Task details - Starting with the line that contains "εκφρασμένης εκλογι" and stopping after the line that contains "συνακόλουθη αντι", copy the entries below exactly. Include nothing else.

§ §

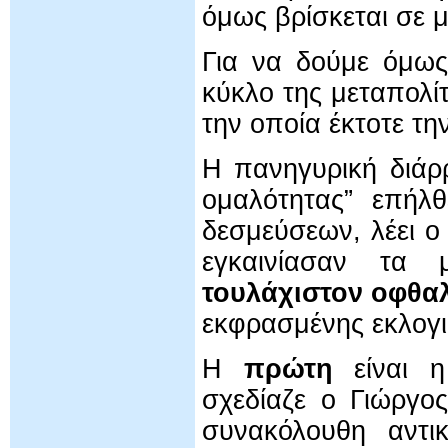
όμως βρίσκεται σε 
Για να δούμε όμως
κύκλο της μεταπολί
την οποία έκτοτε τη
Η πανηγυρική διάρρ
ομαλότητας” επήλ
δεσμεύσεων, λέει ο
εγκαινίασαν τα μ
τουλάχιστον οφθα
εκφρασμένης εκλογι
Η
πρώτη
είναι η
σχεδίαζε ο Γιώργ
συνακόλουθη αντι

§ §

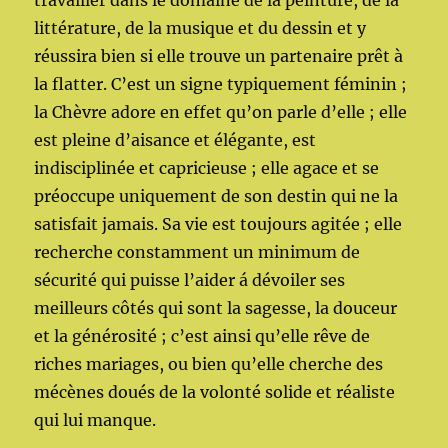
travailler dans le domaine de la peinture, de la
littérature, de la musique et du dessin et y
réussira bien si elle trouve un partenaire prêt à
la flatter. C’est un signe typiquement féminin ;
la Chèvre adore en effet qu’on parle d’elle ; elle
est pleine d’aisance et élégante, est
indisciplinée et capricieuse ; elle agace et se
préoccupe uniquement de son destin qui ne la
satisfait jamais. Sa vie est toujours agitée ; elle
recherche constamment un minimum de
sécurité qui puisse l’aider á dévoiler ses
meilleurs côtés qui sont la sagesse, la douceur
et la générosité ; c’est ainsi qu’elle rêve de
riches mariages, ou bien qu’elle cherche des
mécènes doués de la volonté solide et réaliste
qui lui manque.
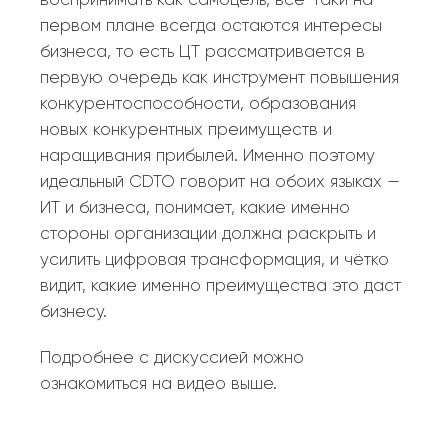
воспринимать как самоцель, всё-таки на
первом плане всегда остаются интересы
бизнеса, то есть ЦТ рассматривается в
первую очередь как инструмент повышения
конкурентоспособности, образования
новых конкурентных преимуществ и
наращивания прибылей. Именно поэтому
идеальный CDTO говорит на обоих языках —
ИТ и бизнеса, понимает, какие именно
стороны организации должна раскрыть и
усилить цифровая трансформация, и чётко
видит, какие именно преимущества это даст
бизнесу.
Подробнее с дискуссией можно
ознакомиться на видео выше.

§ §

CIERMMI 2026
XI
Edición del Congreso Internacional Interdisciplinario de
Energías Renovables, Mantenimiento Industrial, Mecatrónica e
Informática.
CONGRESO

§ §

Exercise response -
εκφρασμένης εκλογι
Η
πρώτη
είναι η
σχεδίαζε ο Γιώργ
συνακόλουθη αντι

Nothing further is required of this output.